(Stored entries):
= = = = = = =

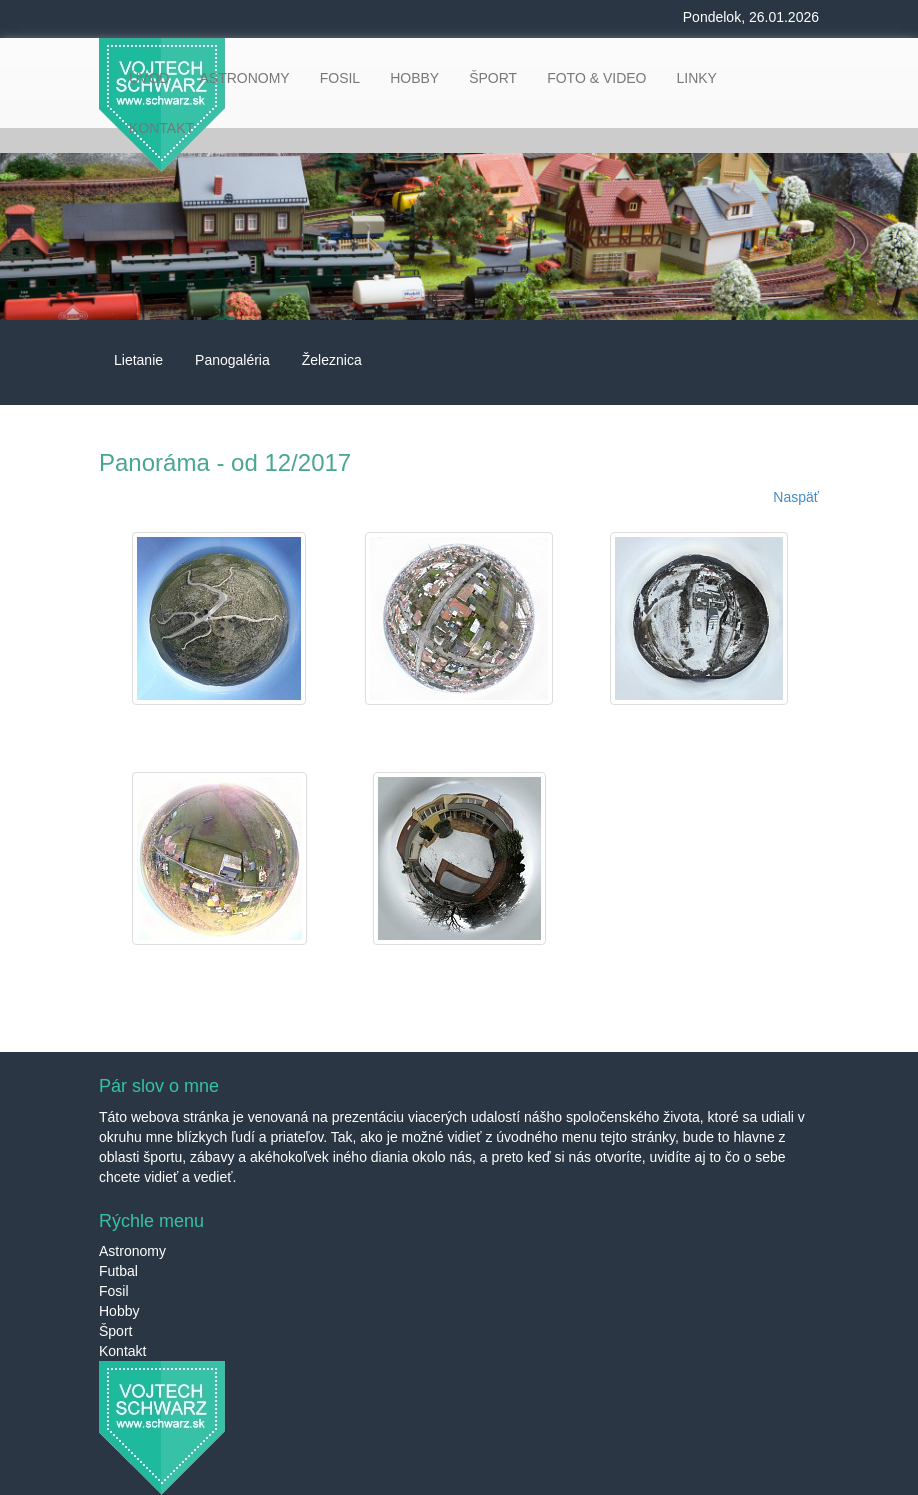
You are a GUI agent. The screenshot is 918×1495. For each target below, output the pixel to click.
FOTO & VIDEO (596, 78)
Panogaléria (232, 360)
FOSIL (340, 78)
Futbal (118, 1271)
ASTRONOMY (244, 78)
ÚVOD (149, 78)
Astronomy (132, 1251)
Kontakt (122, 1351)
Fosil (114, 1291)
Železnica (332, 360)
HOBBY (414, 78)
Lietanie (138, 360)
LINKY (696, 78)
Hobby (119, 1311)
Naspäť (796, 497)
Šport (115, 1331)
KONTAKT (161, 128)
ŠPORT (493, 78)
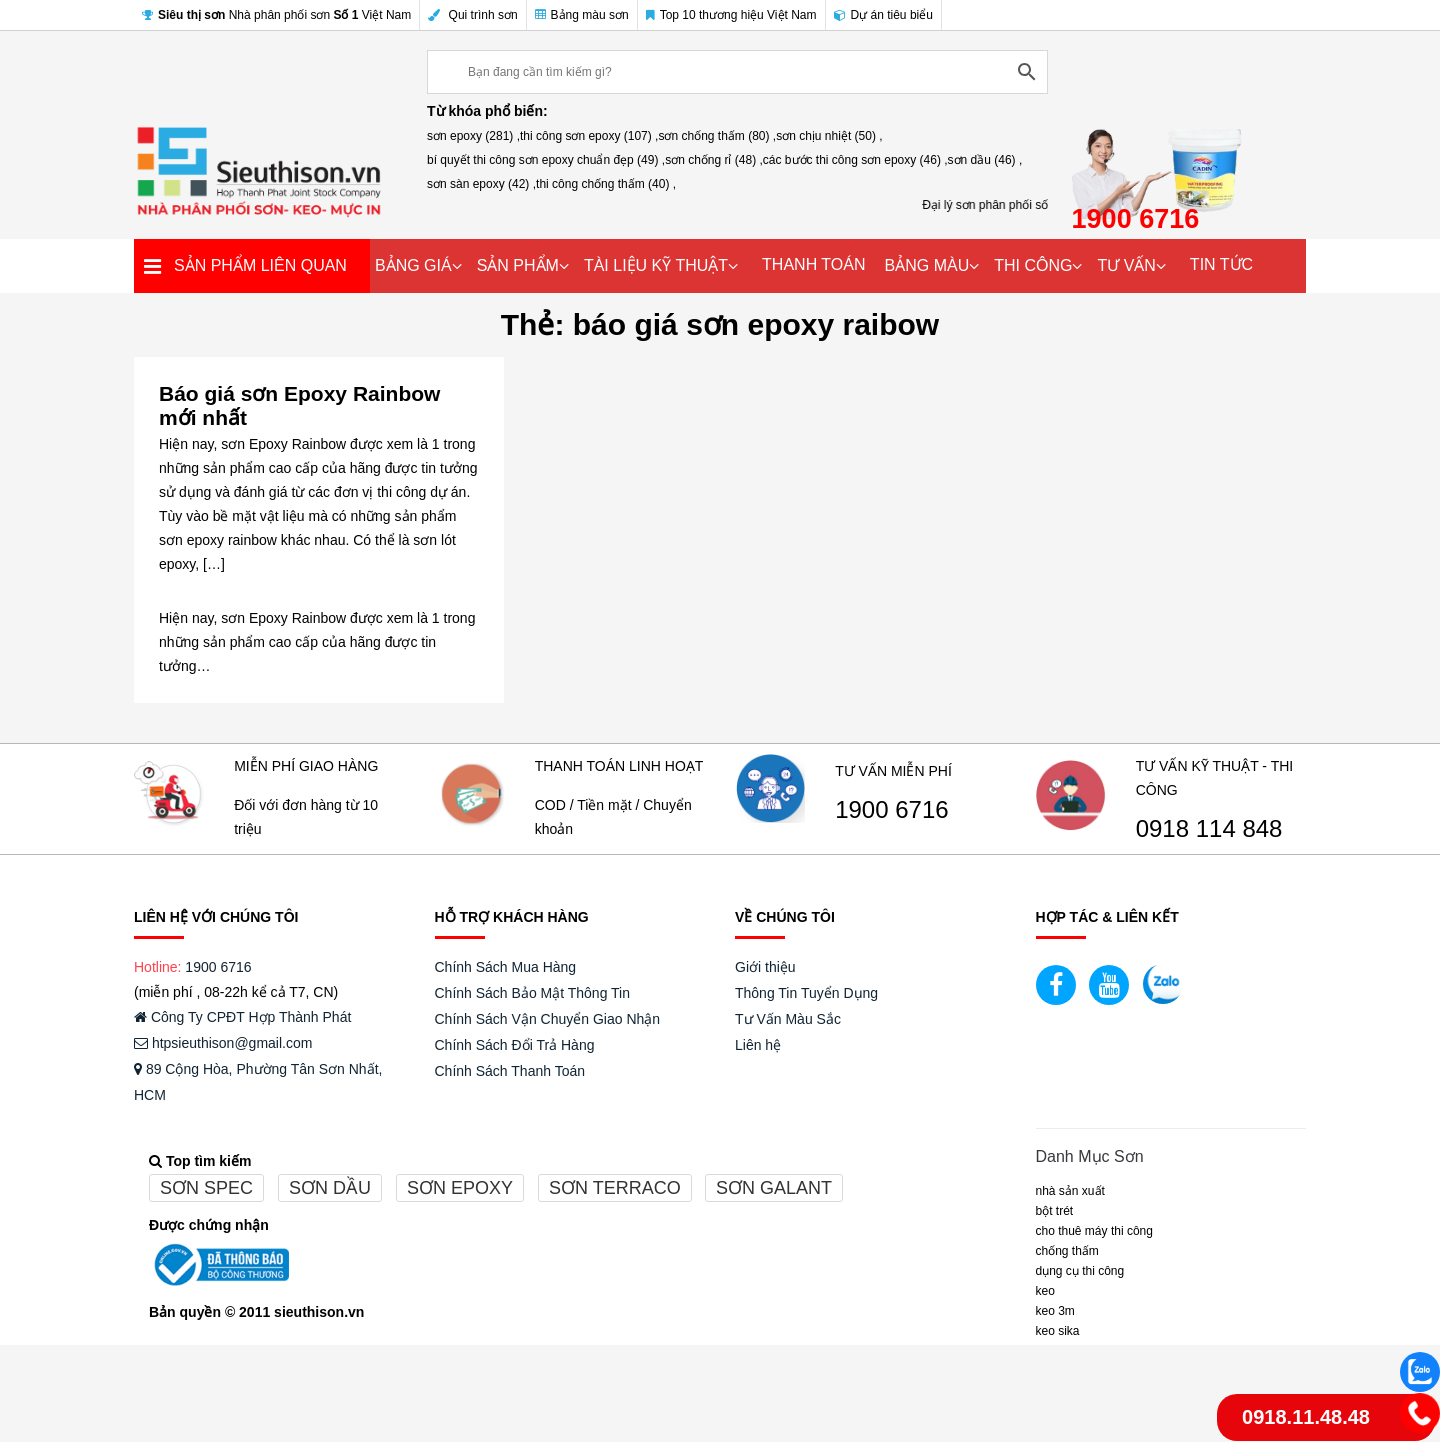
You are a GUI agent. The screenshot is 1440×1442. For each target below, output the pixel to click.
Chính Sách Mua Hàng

= = = = = = =

(WORK REQUIRED): From the records given above, reproduce all text exactly and exclude each picture.

(FINISHED TASK):
You are a GUI agent. The screenshot is 918×1495. For each target below, output the pixel to click.
FOTO & VIDEO (596, 78)
Panogaléria (232, 360)
FOSIL (340, 78)
Futbal (118, 1271)
ASTRONOMY (244, 78)
ÚVOD (149, 78)
Astronomy (132, 1251)
Kontakt (122, 1351)
Fosil (114, 1291)
Železnica (332, 360)
HOBBY (414, 78)
Lietanie (138, 360)
LINKY (696, 78)
Hobby (119, 1311)
Naspäť (796, 497)
Šport (115, 1331)
KONTAKT (161, 128)
ŠPORT (493, 78)
You are a GUI agent. The screenshot is 1440×1442. For each target below, output the pixel to click.
Chính Sách Mua Hàng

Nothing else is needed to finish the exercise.